Anyone who's watched TV recently is probably somewhat familiar with those adorably whimsical Apple commercials featuring a cross section of Hollywood stars that includes John Malkovich, Zooey Deschanel and Samuel L. Jackson shooting the breeze with Siri, the latest bell and whistle added to the company's fleet of smartphones. Yet with the exception of a quick spot with famed director Martin Scorsese chatting up his iPhone in the back of a taxi, most of the ads show Siri and the stars having a ball in the comfort of their homes.
According to recent news from the auto industry, however, Siri appears to be ready to take her show on the road. Carmakers like Mercedes, GM, Ford and BMW are among those reportedly working with Apple to bring Siri behind the wheel -- where she can provide turn-by-turn directions, make calls and select music [sources: Roy, Woodyard].
Those readers not among the legions of Mac and iPad-toting Apple devotees may ask: Who is this Siri, and why do I want "her" in my car?
Siri is the Steve Jobs-given name for voice-activated technology currently available in Apple 4S and 5 iPhones. She allows users to access the full range of smartphone capabilities -- from sending text messages, scheduling meetings and checking the weather to more dated, pedestrian functions like actually making a phone call -- by simply speaking into the phone [source: Apple].
Siri can also answer a slew of questions -- Why is the sky blue? How old is William H. Macy? What's traffic looking like? -- by scanning the Internet and apps for responses to these and other queries.
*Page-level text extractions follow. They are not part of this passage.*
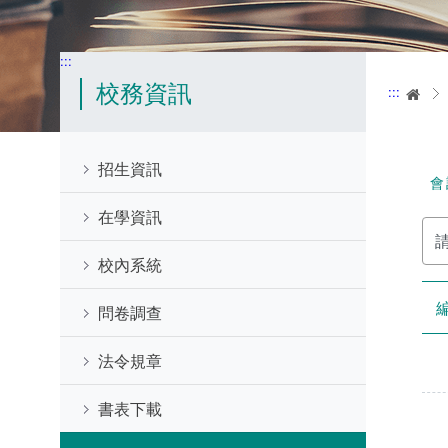
:::
校務資訊
:::
首
招生資訊
會
在學資訊
請
輸
入
校內系統
關
鍵
字
問卷調查
法令規章
書表下載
Her dictation capacity extends to non-Apple, third-party apps, meaning users can rely on Siri to update their Facebook status, tweet or send Instagrams.
Just how she'll look as a passenger in car and what she'll be able to do are questions that remain to be answered. "I don't have an opinion on that," one version of the smart little lady recently said in response to a query from the author.
Fortunately, some of the world's biggest auto manufacturers have been less tight-lipped about their plans for integrating the technology into cars, trucks and vans. Read on for a peek at how Siri is getting set to change the way we drive.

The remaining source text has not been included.